Pythonic way of count


Writing code in a clean way differs in every language. Python also has its own style. Additionally, python is famous about its one-liners.

Pythonic way is an approach of how to use the language and how to take adventage of its syntax and semantic. Python can give a very elegant way of one-liners to achieve something that most of the languages can do, but not as short and still readable way as python does it.

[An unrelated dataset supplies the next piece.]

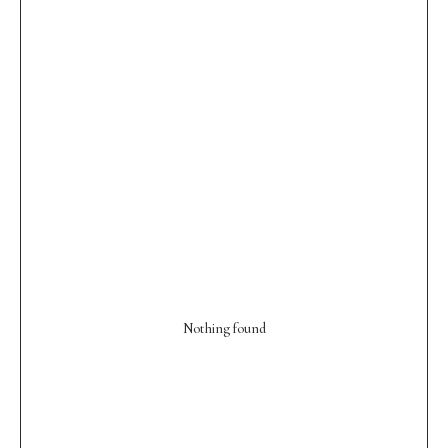
Nothing found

Let’s see the next exercise:

Count the values in a list.

len

Usually we use len built-in.

>>> arr = [1, 2, 3, 1, 2, 3, 0]
>>> len(arr)
# => 7

sum

My pythonic way of count is here. For counting we can use the built-in sum like:

>>> arr = [1, 2, 3, 1, 2, 3, 0]
>>> sum(1 for x in arr)
# => 7

With condition

What if I want to count just those items that are equivalent to 2.

>>> arr = [1, 2, 3, 1, 2, 3, 0]
>>> sum(1 for x in arr if 2 == x)
# => 2 

What if I want to apply a predicate on the item in the current iteration?

>>> arr = [1, 2, 3, 1, 2, 3, 0]
>>> even = lambda i: i % 2 == 0
>>> sum(1 for x in arr if even(x))
# => 3

Pythonic way of count is elegant, short and still understandable.